__Assignment__: Extract each line of the records below that contains the word "essere".
+ + + + + + +
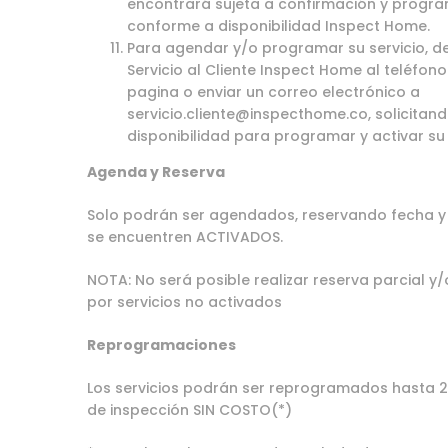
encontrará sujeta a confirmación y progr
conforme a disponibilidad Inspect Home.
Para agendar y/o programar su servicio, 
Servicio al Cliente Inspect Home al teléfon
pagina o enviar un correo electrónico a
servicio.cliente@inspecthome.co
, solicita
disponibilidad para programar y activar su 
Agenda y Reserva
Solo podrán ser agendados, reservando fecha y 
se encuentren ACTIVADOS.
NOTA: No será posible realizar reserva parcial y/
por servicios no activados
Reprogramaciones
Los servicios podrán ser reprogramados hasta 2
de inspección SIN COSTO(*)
+ + + + + + +
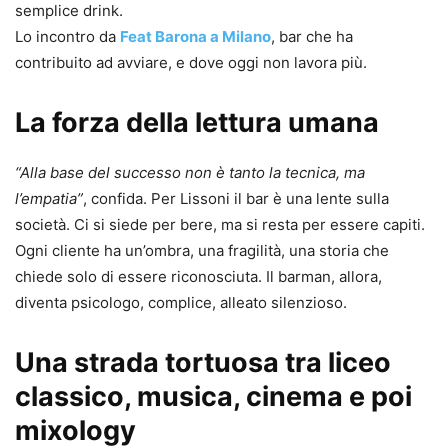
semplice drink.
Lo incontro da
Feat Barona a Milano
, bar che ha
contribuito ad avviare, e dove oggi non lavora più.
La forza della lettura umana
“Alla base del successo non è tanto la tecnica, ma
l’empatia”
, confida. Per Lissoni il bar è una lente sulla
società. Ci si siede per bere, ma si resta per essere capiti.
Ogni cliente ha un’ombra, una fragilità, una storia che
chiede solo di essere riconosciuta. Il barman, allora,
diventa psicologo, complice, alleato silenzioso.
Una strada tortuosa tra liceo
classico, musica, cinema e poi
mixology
+ + + + + + +
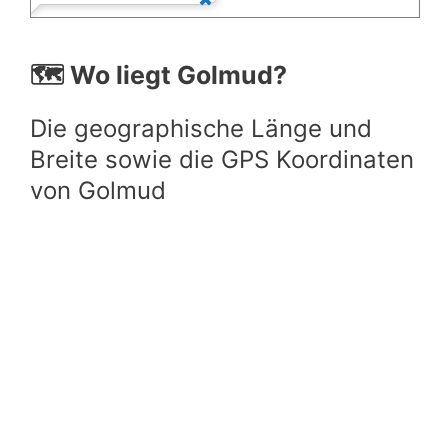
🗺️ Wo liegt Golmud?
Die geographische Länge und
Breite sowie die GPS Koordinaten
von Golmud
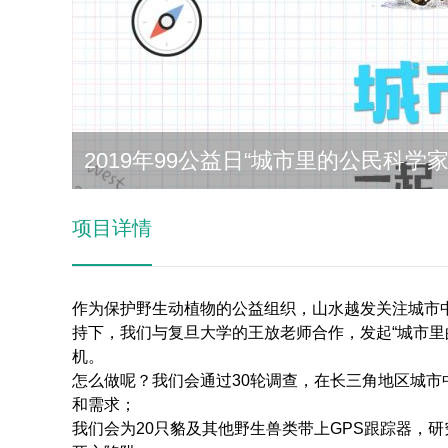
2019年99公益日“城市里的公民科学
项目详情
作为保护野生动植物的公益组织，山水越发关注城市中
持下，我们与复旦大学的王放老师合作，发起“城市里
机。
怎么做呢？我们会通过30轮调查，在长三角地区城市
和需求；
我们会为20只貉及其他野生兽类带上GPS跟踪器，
+ + + + + + +
__Solution for this task__:
società. Ci si siede per bere, ma si resta per essere capiti.
chiede solo di essere riconosciuta. Il barman, allora,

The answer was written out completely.